The men cannot travel to their home countries for the same
reason that the government cannot safely deport them to
their countries of origin, namely that they would be at risk
of torture or death. One of the men is a stateless
Palestinian refugee. In principle, they could travel to
third countries, if they were able to find one willing to
accept a person designated by the UK government as a
suspected international terrorist, where there was no risk
of torture. Given that the alternative is indefinite
detention in a high security facility, it improbable that
the men would decide to stay if they had the option of
leaving safely. Only two of the detainees have left the UK;
one holds a French passport and lives in France.
11. Why does Human Rights Watch oppose “indefinite
detention”?
The prospect of detention without any term, sentence, or
opportunity to reasonably challenge the ongoing detention is
inimical to the right to liberty. Indefinite detention
requires a long-term derogation or legal departure from
Britain’s human rights obligations. Although the derogation
powers will lapse in 2006 if not renewed, the government has
indicated that the threat on which it justifies derogation
is likely to continue for many years, raising the prospect
of continuing derogation. Derogation sends a message that
some human rights are not important, and that some people
deserve fewer human rights than others. In the words of the
Joint Human Rights Committee of the UK parliament, long-term
derogation has a “corrosive effect on the culture of respect
for human rights.” The United Nations Human Rights Committee
has also expressed concern about the measures, which it
argued “may have far reaching effects on the rights
guaranteed in the Convention [the ICCPR].”
In December 2003, the Newton Committee—a group of senior
parliamentarians tasked with reviewing the Anti-Terrorism
Crime and Security Act—“strongly recommended” that the
indefinite detention powers be “replaced as a matter of
urgency,” a view endorsed by the Joint Human Rights
Committee.
Indefinite detention has taken a toll on the mental health
of some of those subject to indefinite detention: detainee G
was granted bail after the SIAC accepted that his detention
had triggered “psychotic episodes.” Others are said to
suffer from depression and suicidal thoughts. While those
convicted of a crime have the prospect of release at a
future date, or at least an understanding of the length of
their incarceration, those subject to indefinite detention
are in limbo.
Indefinite detention is also discriminatory. There is
growing evidence that indefinite detention is regarded by
many Muslims in the U.K. as an injustice targeted against
their community. The Muslim Council of Britain and the
Church of England have expressed alarm about the issue, and
the Home Affairs committee of the UK Parliament recently
announced an enquiry to examine the impact of
counter-terrorism measures on community relations.
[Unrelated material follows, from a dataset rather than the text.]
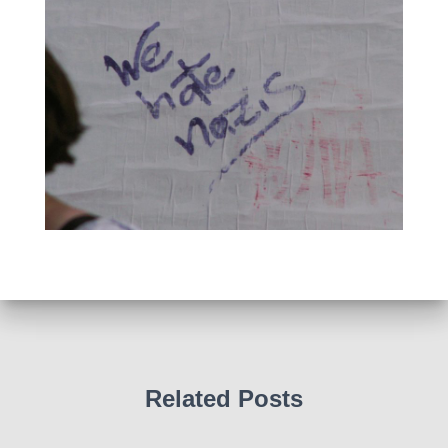
Related Posts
Alienating Muslims in the U.K. is not only inherently
undesirable but is also likely to undermine their
willingness to cooperate with the police and security
services.
12. What are the alternatives to indefinite detention?
Human Rights Watch shares the view of the Newton Committee
that criminal prosecution subject to the usual fair trial
safeguards is preferable to indefinite detention. Where
there are obstacles to the effective prosecution of
terrorism suspects, the appropriate response is to undertake
reform of the criminal law in accordance with human rights
and fair trial standards. In that regard, the UK Home
Secretary’s recent comments on the government’s willingness
to consider relaxing the ban on the use of phone tap and
other intercept evidence—a widely advocated change— are a
welcome development.
13. What will happen if the House of Lords decides that
indefinite detention is allowed under UK and international
law?
The detainees can apply to the European Court of Human
Rights in Strasbourg. If the Strasbourg court agrees to hear
the case, it would then consider whether the measures breach
the European Convention on Human Rights.